According to CBA, government payments contributed 9.5 per cent to recent household income growth over a four-week average compared to a year ago, with only 0.5 per cent attributed to salaries and wages.

Meanwhile, consumers are saving 20 per cent of their income, up from 5 per cent before the pandemic.

Ms Allen said spending on recreation (air travel, accommodation and entertainment), transport and services remained weak but would continue to improve if the virus is contained.

“Social distancing restrictions that limit the cap of what you can spend on services like eating out and travelling, and interstate border restrictions are the main factors holding spending back,” Ms Allen said.

The strong spending figures coincided with the sixth consecutive rise in weekly consumer confidence.

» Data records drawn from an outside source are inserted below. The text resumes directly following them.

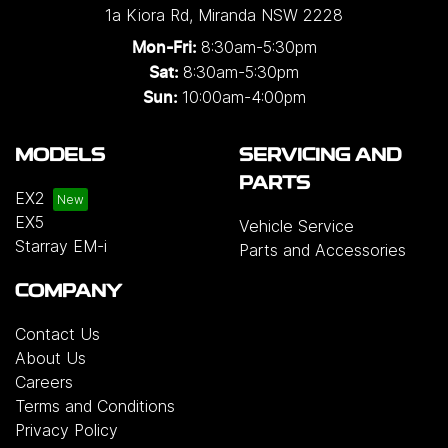
1a Kiora Rd
,
Miranda
NSW
2228
8:30am-5:30pm
Mon-Fri:
8:30am-5:30pm
Sat:
10:00am-4:00pm
Sun:
MODELS
SERVICING AND
PARTS
EX2
EX5
Vehicle Service
Starray EM-i
Parts and Accessories
COMPANY
Contact Us
About Us
Careers
Terms and Conditions
Privacy Policy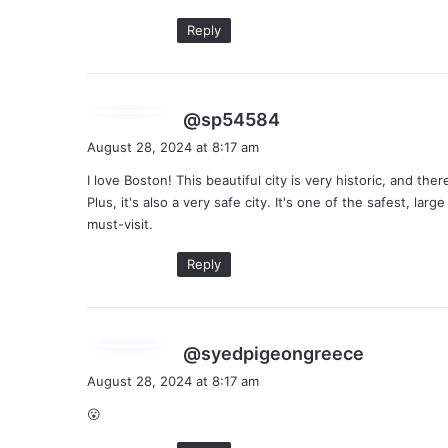
:
Reply
s
@sp54584
a
August 28, 2024 at 8:17 am
y
I love Boston! This beautiful city is very historic, and th
s
Plus, it's also a very safe city. It's one of the safest, large
:
must-visit.
Reply
s
@syedpigeongreece
a
August 28, 2024 at 8:17 am
y
😮
s
: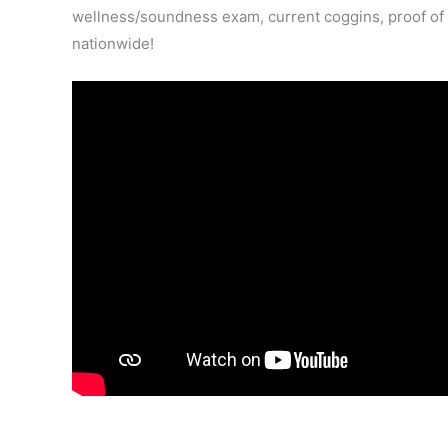
wellness/soundness exam, current coggins, proof of va
nationwide!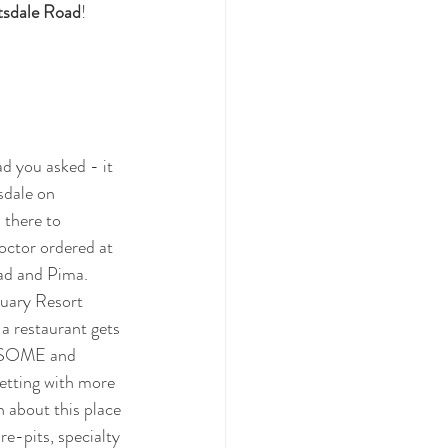
tsdale Road
!
d you asked - it 
sdale on 
 there to 
octor ordered at 
ad and Pima.  
tuary Resort 
 a restaurant gets 
AWESOME and 
setting with more 
h about this place 
e-pits, specialty 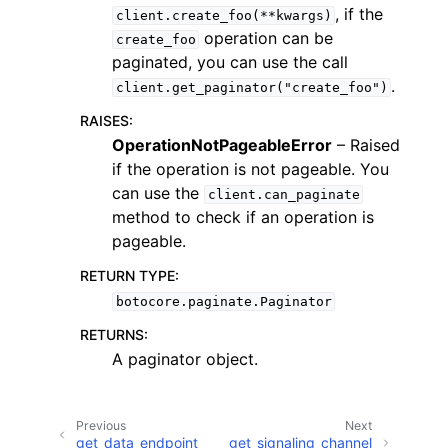
, if the
client.create_foo(**kwargs)
operation can be
create_foo
paginated, you can use the call
.
client.get_paginator("create_foo")
RAISES
:
OperationNotPageableError
– Raised
if the operation is not pageable. You
can use the
client.can_paginate
ggle navigation of Available Services
method to check if an operation is
pageable.
RETURN TYPE
:
botocore.paginate.Paginator
RETURNS
:
A paginator object.
Previous
Next
get_data_endpoint
get_signaling_channel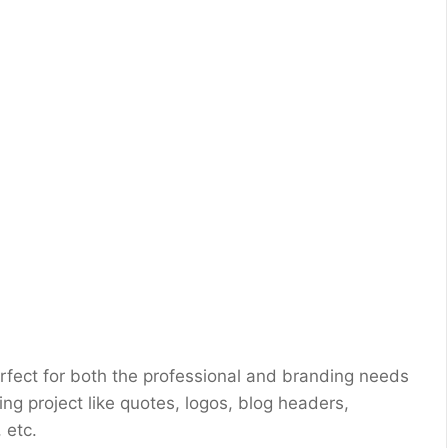
erfect for both the professional and branding needs
ing project like quotes, logos, blog headers,
 etc.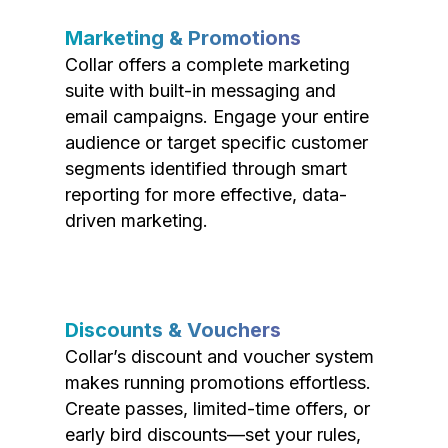
Marketing & Promotions
Collar offers a complete marketing
suite with built-in messaging and
email campaigns. Engage your entire
audience or target specific customer
segments identified through smart
reporting for more effective, data-
driven marketing.
Discounts & Vouchers
Collar’s discount and voucher system
makes running promotions effortless.
Create passes, limited-time offers, or
early bird discounts—set your rules,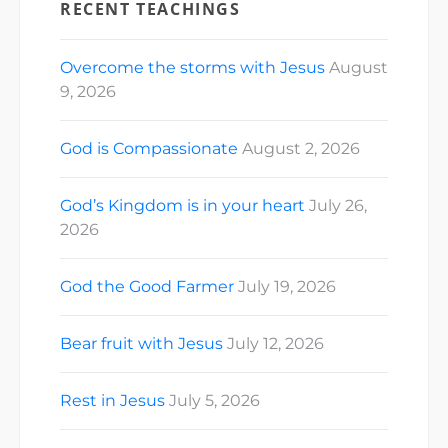
RECENT TEACHINGS
Overcome the storms with Jesus
August
9, 2026
God is Compassionate
August 2, 2026
God’s Kingdom is in your heart
July 26,
2026
God the Good Farmer
July 19, 2026
Bear fruit with Jesus
July 12, 2026
Rest in Jesus
July 5, 2026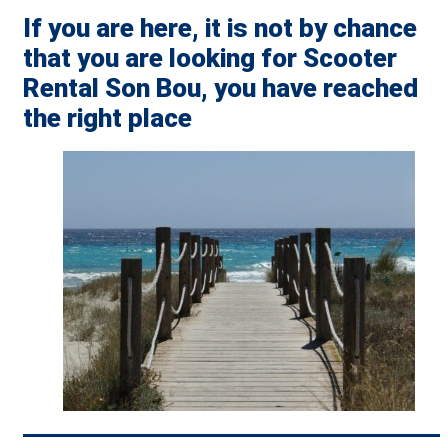
If you are here, it is not by chance
that you are looking for Scooter
Rental Son Bou, you have reached
the right place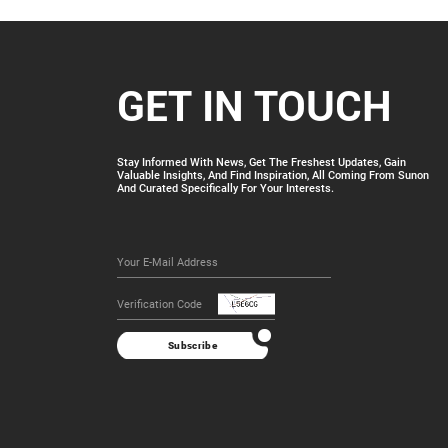
GET IN TOUCH
Stay Informed With News, Get The Freshest Updates, Gain
Valuable Insights, And Find Inspiration, All Coming From Sunon
And Curated Specifically For Your Interests.
Subscribe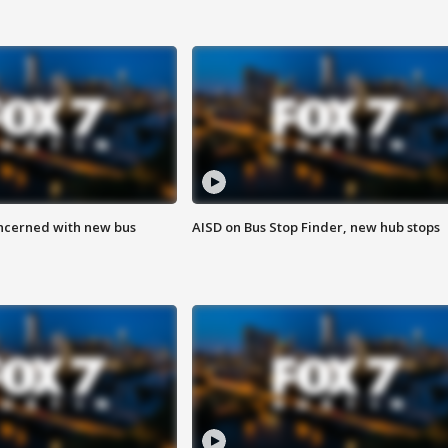
ncerned with new bus
AISD on Bus Stop Finder, new hub stops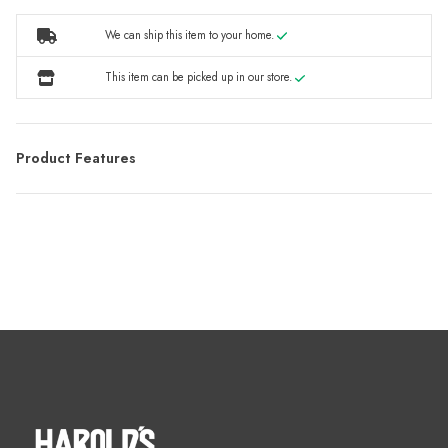
We can ship this item to your home.
This item can be picked up in our store.
Product Features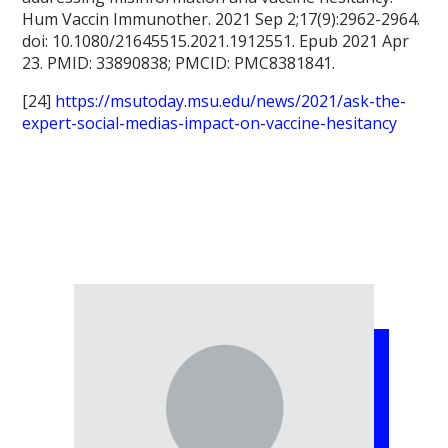
Hum Vaccin Immunother. 2021 Sep 2;17(9):2962-2964.
doi: 10.1080/21645515.2021.1912551. Epub 2021 Apr
23. PMID: 33890838; PMCID: PMC8381841.
[24]
https://msutoday.msu.edu/news/2021/ask-the-
expert-social-medias-impact-on-vaccine-hesitancy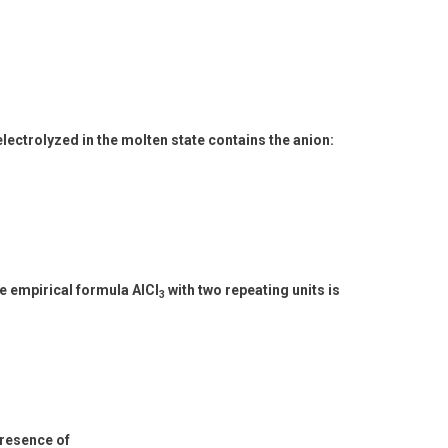
ectrolyzed in the molten state contains the anion:
e empirical formula AlCl
with two repeating units is
3
presence of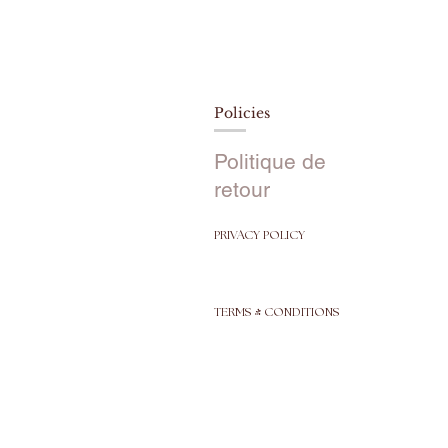
Policies
Politique de
retour
PRIVACY POLICY
TERMS & CONDITIONS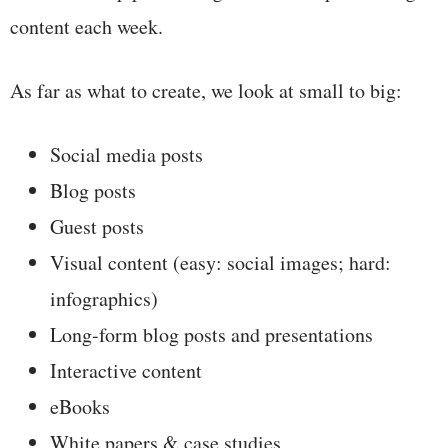
content each week.
As far as what to create, we look at small to big:
Social media posts
Blog posts
Guest posts
Visual content (easy: social images; hard:
infographics)
Long-form blog posts and presentations
Interactive content
eBooks
White papers & case studies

The ANZ-Roy Morgan Consumer Confidence Index rose 2.1 per cent in the week following the federal budget, with sentiment now slightly below that recorded after the Reserve Bank cut rates to 0.25 per cent in March.

ANZ head of Australian economics David Plank said the confidence jump was the second-largest gain in a post-budget week in six years.

“Consumers have given a thumbs up to the budget, with sentiment rising 2.1 per cent to its highest level since the last weekend of May,” Mr Plank said.

“Surprisingly, sentiment is weaker in New South Wales, including Sydney, than it is in Melbourne.”

Currently, Melbourne holds stronger sentiment than Sydney, while Perth is home to the strongest levels of consumer confidence in the country.